Continuano ad arrivare, seppur per ovvi motivi col contagocce, testimonianze della persecuzione in corso ormai da settimane in Cecenia contro le persone LGBT, in particolare modo omosessuali e bisessuali, sequestrati dalle autorità e picchiati e umiliati in appositi centri di detenzione prima di venir rilasciati alle rispettive famiglie e, in alcuni casi, anche uccisi.

Vi abbiamo già dato conto di alcune agghiaccianti testimonianze e di come, tra una tortura e l’altra, i giovani arrestati vengano costretti a fornire i nomi e i contatti di altre persone omosessuali al fine di riuscire a guadagnarsi la libertà e vi abbiamo già raccontato di come le famiglie, una volta rilasciati, decidano di uccidere i figli e parenti omosessuali in veri e propri delitti d’onore.

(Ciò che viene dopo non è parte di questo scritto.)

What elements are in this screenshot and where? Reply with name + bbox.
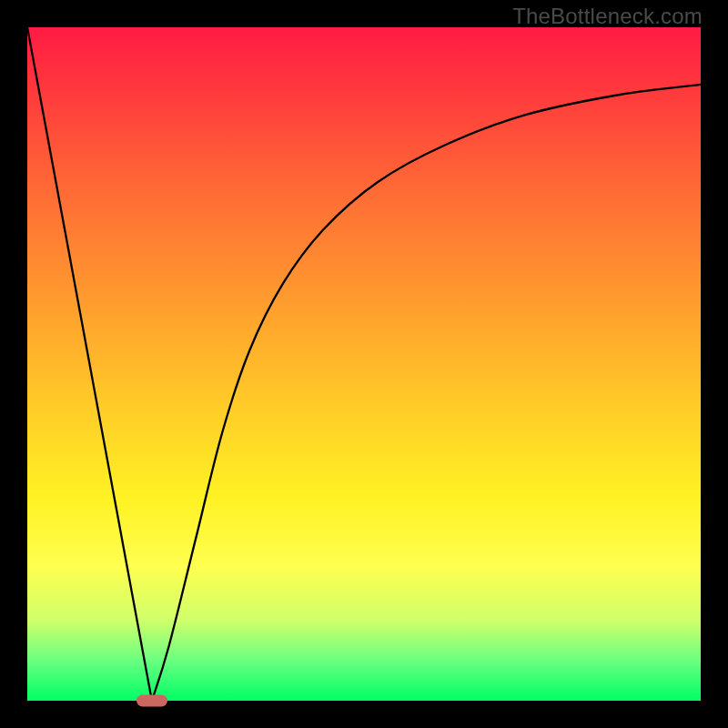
watermark-text: TheBottleneck.com <box>512 4 703 29</box>
chart-plot-area <box>27 27 701 701</box>
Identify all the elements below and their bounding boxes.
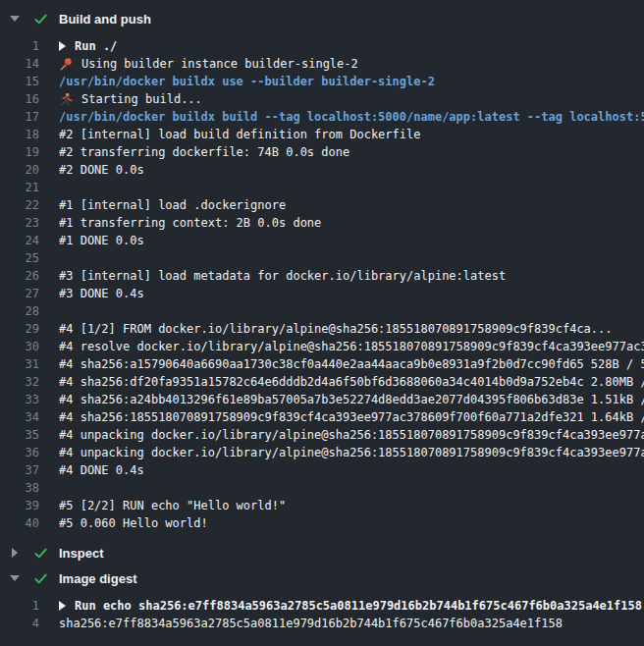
log-line-text: Run echo sha256:e7ff8834a5963a2785c5a081… bbox=[59, 597, 642, 615]
line-number[interactable]: 18 bbox=[0, 126, 39, 143]
line-number[interactable]: 4 bbox=[0, 615, 39, 632]
log-line-text: #2 DONE 0.0s bbox=[59, 161, 144, 179]
log-text: #3 DONE 0.4s bbox=[59, 285, 144, 302]
log-section-image-digest: Image digest1Run echo sha256:e7ff8834a59… bbox=[0, 565, 644, 640]
success-check-icon bbox=[33, 546, 48, 561]
log-text: #1 [internal] load .dockerignore bbox=[59, 196, 286, 214]
line-number[interactable]: 26 bbox=[0, 267, 39, 285]
line-number[interactable]: 38 bbox=[0, 479, 39, 497]
log-text: #4 DONE 0.4s bbox=[59, 461, 144, 479]
log-line: 1Run ./ bbox=[0, 37, 644, 55]
log-line: 29#4 [1/2] FROM docker.io/library/alpine… bbox=[0, 320, 644, 338]
line-number[interactable]: 15 bbox=[0, 73, 39, 90]
log-text: #5 [2/2] RUN echo "Hello world!" bbox=[59, 497, 286, 514]
log-line-text: #4 sha256:a24bb4013296f61e89ba57005a7b3e… bbox=[59, 391, 644, 408]
log-text: /usr/bin/docker buildx use --builder bui… bbox=[59, 73, 435, 90]
log-line-text: #4 sha256:a15790640a6690aa1730c38cf0a440… bbox=[59, 355, 644, 373]
line-number[interactable]: 20 bbox=[0, 161, 39, 179]
log-line: 15/usr/bin/docker buildx use --builder b… bbox=[0, 73, 644, 90]
log-line: 37#4 DONE 0.4s bbox=[0, 461, 644, 479]
log-line-text: #3 DONE 0.4s bbox=[59, 285, 144, 302]
line-number[interactable]: 37 bbox=[0, 461, 39, 479]
log-line-text: #1 transferring context: 2B 0.0s done bbox=[59, 214, 321, 232]
log-line: 17/usr/bin/docker buildx build --tag loc… bbox=[0, 108, 644, 126]
log-line-text: Starting build... bbox=[59, 90, 202, 108]
log-line: 21 bbox=[0, 179, 644, 196]
log-line: 14Using builder instance builder-single-… bbox=[0, 55, 644, 73]
workflow-log-viewer: Build and push1Run ./14Using builder ins… bbox=[0, 0, 644, 646]
line-number[interactable]: 39 bbox=[0, 497, 39, 514]
play-icon[interactable] bbox=[59, 601, 66, 611]
pushpin-icon bbox=[59, 57, 74, 72]
line-number[interactable]: 17 bbox=[0, 108, 39, 126]
log-text: #5 0.060 Hello world! bbox=[59, 514, 208, 532]
log-text: Run ./ bbox=[75, 37, 117, 55]
log-text: #4 sha256:df20fa9351a15782c64e6dddb2d4a6… bbox=[59, 373, 644, 391]
chevron-right-icon[interactable] bbox=[9, 548, 21, 558]
log-line-text: #3 [internal] load metadata for docker.i… bbox=[59, 267, 506, 285]
log-line: 40#5 0.060 Hello world! bbox=[0, 514, 644, 532]
line-number[interactable]: 27 bbox=[0, 285, 39, 302]
log-text: #4 unpacking docker.io/library/alpine@sh… bbox=[59, 444, 644, 461]
line-number[interactable]: 22 bbox=[0, 196, 39, 214]
log-text: #3 [internal] load metadata for docker.i… bbox=[59, 267, 506, 285]
line-number[interactable]: 30 bbox=[0, 338, 39, 355]
line-number[interactable]: 14 bbox=[0, 55, 39, 73]
play-icon[interactable] bbox=[59, 41, 66, 51]
log-text: #2 DONE 0.0s bbox=[59, 161, 144, 179]
section-header-inspect[interactable]: Inspect bbox=[0, 540, 644, 565]
chevron-down-icon[interactable] bbox=[9, 16, 21, 22]
line-number[interactable]: 40 bbox=[0, 514, 39, 532]
log-line-text: #4 DONE 0.4s bbox=[59, 461, 144, 479]
section-header-build-and-push[interactable]: Build and push bbox=[0, 6, 644, 31]
line-number[interactable]: 28 bbox=[0, 302, 39, 320]
chevron-down-icon[interactable] bbox=[9, 575, 21, 581]
line-number[interactable]: 33 bbox=[0, 391, 39, 408]
line-number[interactable]: 16 bbox=[0, 90, 39, 108]
log-line: 20#2 DONE 0.0s bbox=[0, 161, 644, 179]
log-text: #4 resolve docker.io/library/alpine@sha2… bbox=[59, 338, 644, 355]
log-line: 4sha256:e7ff8834a5963a2785c5a0811e979d16… bbox=[0, 615, 644, 632]
log-line: 34#4 sha256:185518070891758909c9f839cf4c… bbox=[0, 408, 644, 426]
line-number[interactable]: 23 bbox=[0, 214, 39, 232]
log-line: 27#3 DONE 0.4s bbox=[0, 285, 644, 302]
log-text: Starting build... bbox=[81, 90, 202, 108]
log-line-text: #4 unpacking docker.io/library/alpine@sh… bbox=[59, 426, 644, 444]
line-number[interactable]: 35 bbox=[0, 426, 39, 444]
line-number[interactable]: 32 bbox=[0, 373, 39, 391]
log-text: #4 unpacking docker.io/library/alpine@sh… bbox=[59, 426, 644, 444]
line-number[interactable]: 29 bbox=[0, 320, 39, 338]
log-line-text: #4 sha256:185518070891758909c9f839cf4ca3… bbox=[59, 408, 644, 426]
runner-icon bbox=[59, 92, 74, 107]
line-number[interactable]: 1 bbox=[0, 597, 39, 615]
log-text: #2 transferring dockerfile: 74B 0.0s don… bbox=[59, 143, 349, 161]
log-line-text: /usr/bin/docker buildx use --builder bui… bbox=[59, 73, 435, 90]
line-number[interactable]: 34 bbox=[0, 408, 39, 426]
line-number[interactable]: 36 bbox=[0, 444, 39, 461]
success-check-icon bbox=[33, 12, 48, 27]
log-text: #4 sha256:a15790640a6690aa1730c38cf0a440… bbox=[59, 355, 644, 373]
log-line-text: #1 DONE 0.0s bbox=[59, 232, 144, 249]
log-text: sha256:e7ff8834a5963a2785c5a0811e979d16b… bbox=[59, 615, 563, 632]
line-number[interactable]: 31 bbox=[0, 355, 39, 373]
line-number[interactable]: 24 bbox=[0, 232, 39, 249]
log-line: 1Run echo sha256:e7ff8834a5963a2785c5a08… bbox=[0, 597, 644, 615]
log-text: Using builder instance builder-single-2 bbox=[81, 55, 358, 73]
log-text: Run echo sha256:e7ff8834a5963a2785c5a081… bbox=[75, 597, 642, 615]
line-number[interactable]: 19 bbox=[0, 143, 39, 161]
log-line: 39#5 [2/2] RUN echo "Hello world!" bbox=[0, 497, 644, 514]
line-number[interactable]: 25 bbox=[0, 249, 39, 267]
line-number[interactable]: 1 bbox=[0, 37, 39, 55]
log-line-text: #4 sha256:df20fa9351a15782c64e6dddb2d4a6… bbox=[59, 373, 644, 391]
log-line: 16Starting build... bbox=[0, 90, 644, 108]
log-line-text: Using builder instance builder-single-2 bbox=[59, 55, 358, 73]
log-line: 26#3 [internal] load metadata for docker… bbox=[0, 267, 644, 285]
section-title: Inspect bbox=[59, 546, 104, 561]
section-title: Image digest bbox=[59, 571, 136, 586]
log-text: #2 [internal] load build definition from… bbox=[59, 126, 420, 143]
log-line: 25 bbox=[0, 249, 644, 267]
log-line-text: #5 [2/2] RUN echo "Hello world!" bbox=[59, 497, 286, 514]
section-header-image-digest[interactable]: Image digest bbox=[0, 565, 644, 591]
line-number[interactable]: 21 bbox=[0, 179, 39, 196]
log-section-build-and-push: Build and push1Run ./14Using builder ins… bbox=[0, 6, 644, 540]
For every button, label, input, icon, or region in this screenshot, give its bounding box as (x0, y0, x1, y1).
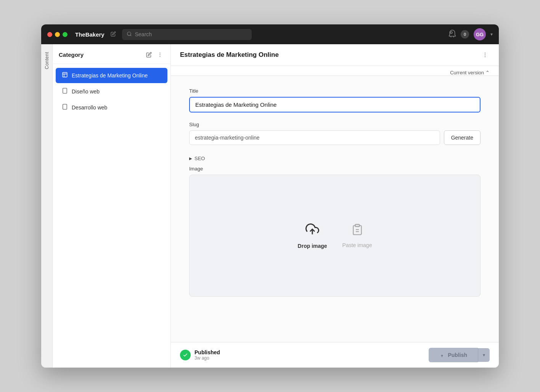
publish-actions: Publish ▾ (429, 348, 490, 362)
search-input[interactable] (135, 31, 247, 37)
status-icon (180, 350, 191, 360)
paste-image-option: Paste image (342, 223, 372, 248)
svg-point-8 (485, 53, 485, 53)
paste-icon (351, 223, 363, 238)
edit-icon[interactable] (109, 30, 117, 39)
sidebar-item-label-desarrollo: Desarrollo web (72, 104, 107, 111)
notification-badge: 0 (461, 30, 469, 39)
svg-point-3 (160, 55, 161, 55)
drop-image-option: Drop image (298, 222, 327, 249)
svg-point-10 (485, 56, 485, 57)
notification-icon[interactable] (448, 30, 456, 39)
content-tab[interactable]: Content (41, 44, 53, 368)
avatar-chevron-icon[interactable]: ▾ (490, 32, 493, 37)
bottom-bar: Published 3w ago Publish ▾ (171, 342, 499, 368)
version-selector[interactable]: Current version ⌃ (450, 70, 490, 76)
brand-name: TheBakery (75, 31, 104, 38)
close-button[interactable] (47, 32, 52, 37)
content-body: Title Slug Generate ▶ SEO (171, 76, 499, 342)
svg-point-0 (127, 32, 130, 35)
paste-image-label: Paste image (342, 242, 372, 248)
status-label: Published (194, 349, 220, 355)
search-bar[interactable] (122, 29, 252, 40)
content-more-icon[interactable] (481, 50, 490, 59)
svg-point-4 (160, 56, 161, 57)
generate-button[interactable]: Generate (444, 130, 481, 145)
seo-label: SEO (194, 156, 205, 161)
document-icon-3 (62, 104, 68, 111)
titlebar: TheBakery 0 GG ▾ (41, 24, 499, 44)
minimize-button[interactable] (55, 32, 60, 37)
publish-status: Published 3w ago (180, 349, 220, 361)
drop-image-label: Drop image (298, 243, 327, 249)
title-label: Title (189, 88, 481, 94)
status-info: Published 3w ago (194, 349, 220, 361)
image-drop-area[interactable]: Drop image Paste image (189, 175, 481, 297)
avatar[interactable]: GG (474, 28, 486, 40)
content-header: Estrategias de Marketing Online (171, 44, 499, 66)
sidebar-edit-icon[interactable] (145, 50, 153, 59)
sidebar-item-diseno[interactable]: Diseño web (56, 84, 167, 99)
svg-rect-6 (63, 88, 67, 93)
app-window: TheBakery 0 GG ▾ Content Ca (41, 24, 499, 368)
content-area: Estrategias de Marketing Online Current … (171, 44, 499, 368)
content-tab-label: Content (44, 52, 50, 69)
upload-icon (305, 222, 319, 239)
svg-rect-13 (355, 224, 359, 226)
version-label: Current version (450, 70, 484, 76)
sidebar-actions (145, 50, 164, 59)
seo-toggle[interactable]: ▶ SEO (189, 154, 481, 163)
publish-button[interactable]: Publish (429, 348, 478, 362)
svg-point-2 (160, 53, 161, 53)
slug-row: Generate (189, 130, 481, 145)
app-brand: TheBakery (75, 31, 104, 38)
sidebar-list: Estrategias de Marketing Online Diseño w… (53, 64, 170, 368)
slug-label: Slug (189, 122, 481, 127)
svg-rect-7 (63, 104, 67, 109)
svg-rect-5 (63, 72, 67, 77)
fullscreen-button[interactable] (63, 32, 68, 37)
slug-form-group: Slug Generate (189, 122, 481, 145)
traffic-lights (47, 32, 68, 37)
titlebar-right: 0 GG ▾ (448, 28, 493, 40)
title-input[interactable] (189, 97, 481, 112)
seo-arrow-icon: ▶ (189, 156, 192, 161)
image-form-group: Image Drop image Paste image (189, 166, 481, 297)
content-header-actions (481, 50, 490, 59)
sidebar-item-desarrollo[interactable]: Desarrollo web (56, 100, 167, 115)
sidebar-item-estrategias[interactable]: Estrategias de Marketing Online (56, 68, 167, 83)
status-time: 3w ago (194, 355, 220, 361)
image-label: Image (189, 166, 481, 172)
main-layout: Content Category (41, 44, 499, 368)
search-icon (127, 31, 132, 38)
publish-dropdown-button[interactable]: ▾ (478, 348, 490, 362)
content-page-title: Estrategias de Marketing Online (180, 51, 481, 59)
slug-input[interactable] (189, 130, 440, 145)
sidebar-title: Category (59, 51, 145, 58)
sidebar-more-icon[interactable] (156, 50, 164, 59)
title-form-group: Title (189, 88, 481, 112)
sidebar: Category Estrategias de Marketing Online (53, 44, 171, 368)
document-icon (62, 72, 68, 79)
sidebar-item-label-diseno: Diseño web (72, 88, 100, 95)
svg-point-1 (450, 32, 452, 34)
svg-point-9 (485, 55, 485, 55)
sidebar-header: Category (53, 44, 170, 64)
version-chevron-icon: ⌃ (485, 70, 490, 76)
document-icon-2 (62, 88, 68, 95)
sidebar-item-label-estrategias: Estrategias de Marketing Online (72, 72, 148, 79)
publish-btn-label: Publish (448, 352, 467, 358)
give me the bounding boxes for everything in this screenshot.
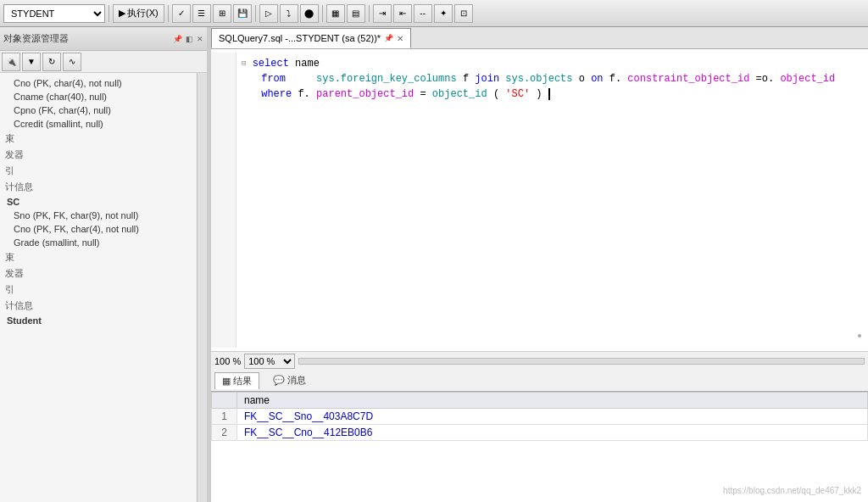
tab-close-icon[interactable]: ✕ (397, 34, 403, 43)
tree-section-sc-constraint[interactable]: 束 (0, 249, 197, 265)
bottom-tabs: ▦ 结果 💬 消息 (211, 370, 868, 392)
play-icon: ▶ (119, 8, 125, 19)
left-panel-content: Cno (PK, char(4), not null) Cname (char(… (0, 73, 197, 502)
collapse-icon[interactable]: ⊟ (242, 59, 246, 68)
debug-btn[interactable]: ▷ (259, 4, 278, 23)
tree-section-stats[interactable]: 计信息 (0, 179, 197, 195)
tree-section-trigger[interactable]: 发器 (0, 147, 197, 163)
text-cursor (548, 88, 550, 100)
row-1-num: 1 (212, 409, 237, 425)
col-name-header: name (237, 393, 868, 409)
tree-section-constraint[interactable]: 束 (0, 131, 197, 147)
tree-item-sc[interactable]: SC (0, 195, 197, 209)
table-row: 1 FK__SC__Sno__403A8C7D (212, 409, 868, 425)
kw-join: join (475, 73, 499, 85)
diagram-btn[interactable]: ⊞ (213, 4, 231, 23)
check-btn[interactable]: ✓ (172, 4, 191, 23)
left-panel: 对象资源管理器 📌 ◧ ✕ 🔌 ▼ ↻ ∿ Cno (PK, char(4), … (0, 27, 208, 502)
line-num-2 (211, 71, 232, 86)
toolbar: STYDENT ▶ 执行(X) ✓ ☰ ⊞ 💾 ▷ ⤵ ⬤ ▦ ▤ ⇥ ⇤ ‐‐… (0, 0, 868, 27)
tree-item-cno-sc: Cno (PK, FK, char(4), not null) (0, 222, 197, 236)
separator-4 (322, 5, 323, 22)
code-row-2: from sys.foreign_key_columns f join sys.… (236, 71, 868, 86)
scroll-indicator (858, 334, 861, 337)
tree-section-sc-stats[interactable]: 计信息 (0, 298, 197, 314)
tab-results[interactable]: ▦ 结果 (214, 372, 259, 389)
left-panel-scrollbar[interactable] (197, 73, 207, 502)
code-eq2: = (420, 88, 426, 100)
code-editor[interactable]: ⊟ select name from sys.foreign_key_colum… (211, 49, 868, 351)
wave-btn[interactable]: ∿ (63, 53, 81, 71)
breakpoint-btn[interactable]: ⬤ (300, 4, 319, 23)
float-icon[interactable]: ◧ (186, 35, 193, 43)
kw-sc-string: 'SC' (505, 88, 530, 100)
code-o: o (579, 73, 591, 85)
tree-item-ccredit: Ccredit (smallint, null) (0, 117, 197, 131)
misc-btn[interactable]: ⊡ (454, 4, 473, 23)
tab-messages[interactable]: 💬 消息 (266, 372, 313, 388)
save-btn[interactable]: 💾 (233, 4, 252, 23)
right-panel: SQLQuery7.sql -...STYDENT (sa (52))* 📌 ✕… (211, 27, 868, 502)
code-paren2: ) (536, 88, 542, 100)
kw-object-id: object_id (780, 73, 835, 85)
tree-item-cname: Cname (char(40), null) (0, 90, 197, 103)
code-fconstraint: f. (609, 73, 621, 85)
code-where-space: f. (298, 88, 309, 100)
kw-constraint-obj: constraint_object_id (627, 73, 749, 85)
pin-icon[interactable]: 📌 (173, 35, 182, 43)
results-table: name 1 FK__SC__Sno__403A8C7D 2 FK__SC__C… (211, 392, 868, 441)
code-editor-wrap: ⊟ select name from sys.foreign_key_colum… (211, 53, 868, 348)
close-panel-icon[interactable]: ✕ (197, 35, 203, 43)
line-num-1 (211, 56, 232, 71)
tab-label: SQLQuery7.sql -...STYDENT (sa (52))* (219, 33, 381, 43)
execute-button[interactable]: ▶ 执行(X) (113, 4, 164, 23)
code-row-1: ⊟ select name (236, 56, 868, 71)
code-paren1: ( (493, 88, 499, 100)
uncomment-btn[interactable]: ✦ (434, 4, 453, 23)
filter-btn[interactable]: ▼ (22, 53, 41, 71)
zoom-selector[interactable]: 100 % (244, 354, 295, 369)
left-panel-title: 对象资源管理器 (3, 32, 170, 45)
tree-section-sc-index[interactable]: 引 (0, 282, 197, 298)
connect-btn[interactable]: 🔌 (2, 53, 20, 71)
step-btn[interactable]: ⤵ (280, 4, 298, 23)
code-name: name (295, 58, 320, 70)
tree-item-grade: Grade (smallint, null) (0, 236, 197, 249)
zoom-label: 100 % (214, 356, 241, 366)
line-num-3 (211, 86, 232, 102)
unindent-btn[interactable]: ⇤ (393, 4, 412, 23)
indent-btn[interactable]: ⇥ (373, 4, 392, 23)
results-text-btn[interactable]: ▤ (347, 4, 365, 23)
tree-item-sno: Sno (PK, FK, char(9), not null) (0, 209, 197, 222)
results-grid-btn[interactable]: ▦ (326, 4, 345, 23)
comment-btn[interactable]: ‐‐ (414, 4, 432, 23)
table-row: 2 FK__SC__Cno__412EB0B6 (212, 425, 868, 441)
kw-objectid-fn: object_id (432, 88, 487, 100)
tree-item-student[interactable]: Student (0, 314, 197, 327)
row-2-num: 2 (212, 425, 237, 441)
query-tab[interactable]: SQLQuery7.sql -...STYDENT (sa (52))* 📌 ✕ (211, 28, 411, 48)
tab-bar: SQLQuery7.sql -...STYDENT (sa (52))* 📌 ✕ (211, 27, 868, 49)
kw-select: select (253, 58, 289, 70)
separator-2 (168, 5, 169, 22)
separator-3 (255, 5, 256, 22)
code-f: f (463, 73, 475, 85)
tree-item-cpno: Cpno (FK, char(4), null) (0, 103, 197, 117)
separator-1 (108, 5, 109, 22)
kw-where: where (261, 88, 292, 100)
database-selector[interactable]: STYDENT (3, 4, 105, 23)
watermark: https://blog.csdn.net/qq_de467_kkk2 (723, 486, 861, 495)
parse-btn[interactable]: ☰ (192, 4, 211, 23)
results-icon: ▦ (222, 376, 231, 387)
refresh-btn[interactable]: ↻ (42, 53, 61, 71)
tree-section-sc-trigger[interactable]: 发器 (0, 265, 197, 282)
kw-sys-objects: sys.objects (505, 73, 572, 85)
code-from-space (292, 73, 310, 85)
left-panel-header: 对象资源管理器 📌 ◧ ✕ (0, 27, 207, 51)
zoom-slider[interactable] (298, 358, 865, 365)
tab-pin-icon[interactable]: 📌 (384, 34, 393, 42)
tree-item-cno: Cno (PK, char(4), not null) (0, 76, 197, 90)
tree-section-index[interactable]: 引 (0, 163, 197, 179)
line-numbers (211, 53, 236, 348)
left-content-wrap: Cno (PK, char(4), not null) Cname (char(… (0, 73, 207, 502)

France 24 ha riportato la testimonianza di un ragazzo riuscito a sopravvivere a quell’orrore:

Dicono ai genitori di uccidere i loro figli. Dicono loro: O lo fate voi, o lo faremo noi. Parlano di “ripulire l’onore col sangue”. Hanno torturato un uomo per due settimane, poi hanno chiamato i suoi genitori e suo fratello e gli hanno detto: “Vostro figlio è omosessuale. Risolvete voi la cosa o ci penseremo noi”. Loro hanno risposto: “É la nostra famiglia, lo faremo noi”. La famiglia ha portato il ragazzo nella foresta e lo ha ucciso. Lo hanno seppellito lì senza nemmeno un funerale.

Il giovane, che ora si trova in una località protetta al di fuori della Cecenia, è convinto che se tornasse a casa la sua famiglia farebbe la stessa cosa:

Siamo sempre stati perseguitati, ma mai come adesso. Ora arrestano chiunque, uccidono tutti. Fanno quello che vogliono. Sanno che non ci saranno conseguenze. L’ordine dall’alto è quello di “ripulire la nazione” dalle persone come noi.